At the time of his marriage, his father, John, was studying law but later pursued art studies at Heatherley School of Fine Art, in London. William's mother, Susan Mary Pollexfen, from Sligo, came from a wealthy merchant family, who owned a milling and shipping business. Soon after William's birth, the family relocated to the Pollexfen home at Merville, Sligo, to stay with her extended family, and the young poet came to think of the area as his childhood and spiritual home. Its landscape became, over time, both personally and symbolically, his "country of the heart". So too did its location by the sea; John Yeats stated that "by marriage with a Pollexfen, we have given a tongue to the sea cliffs". The Butler Yeats family were highly artistic; his brother Jack became an esteemed painter, while his sisters Elizabeth and Susan Mary—known to family and friends as Lollie and Lily—became involved in the Arts and Crafts movement. Their cousin Ruth Pollexfen, who was raised by the Yeats sisters after her parents' separation, designed the interior of the Australian prime minister's official residence.

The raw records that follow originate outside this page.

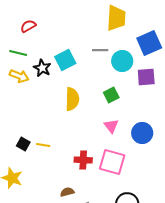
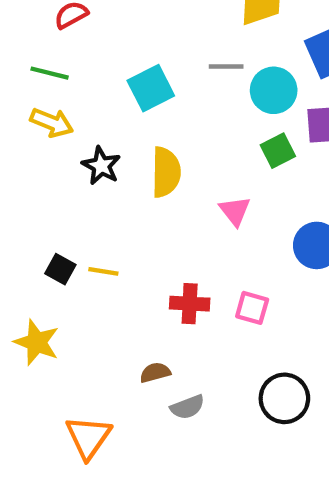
black star: (42, 68) -> (101, 166), moved
green square: (111, 95) -> (278, 151), moved
pink triangle: (111, 126) -> (235, 211), moved
pink square: (112, 162) -> (252, 308), size x0.6

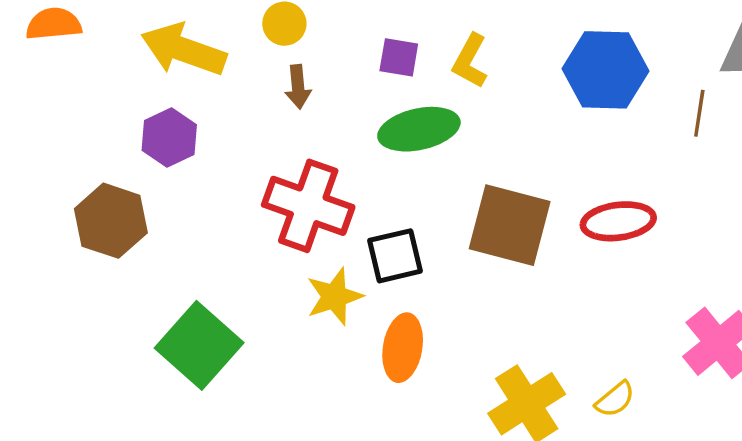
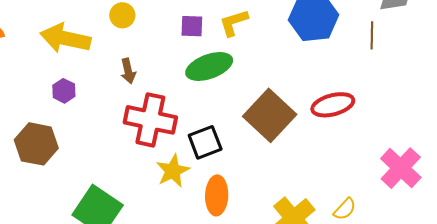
yellow L-shape: (470, 61) -> (234, 23), turned 52
brown arrow: (298, 87) -> (128, 71), moved
purple hexagon: (169, 137) -> (64, 91), size x0.7
brown square: (510, 225) -> (270, 115), turned 36

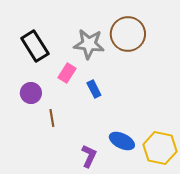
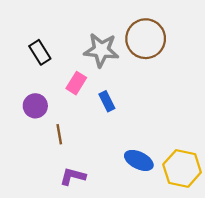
black rectangle: (35, 46) -> (40, 52), size x0.7
purple L-shape: (89, 156) -> (73, 176), moved, turned -100

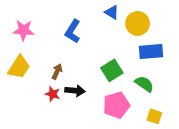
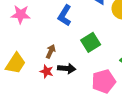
yellow trapezoid: (19, 67) -> (16, 63), moved
green square: (112, 70) -> (91, 42), moved

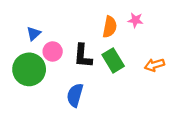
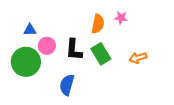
blue triangle: (34, 34) -> (30, 30), turned 40

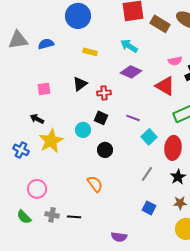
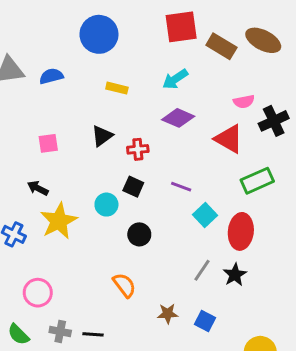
cyan arrow: (129, 46) -> (175, 79), turned -66
black star: (178, 177) -> (235, 275), moved
brown star: (180, 203) -> (168, 314), moved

Yeats was raised a member of the Protestant Ascendancy, which was at the time undergoing a crisis of identity. While his family was supportive of the changes Ireland was experiencing, the nationalist revival of the late 19th century directly disadvantaged his heritage and informed his outlook for the remainder of his life. In 1997, his biographer R. F. Foster observed that Napoleon's dictum that to understand the man you have to know what was happening in the world when he was twenty "is manifestly true of W.B.Y." Yeats's childhood and young adulthood were shadowed by the power-shift away from the minority Protestant Ascendancy. The 1880s saw the rise of Charles Stewart Parnell and the home rule movement; the 1890s saw the momentum of nationalism, while the Irish Catholics became prominent around the turn of the century. These developments had a profound effect on his poetry, and his subsequent explorations of Irish identity had a significant influence on the creation of his country's biography.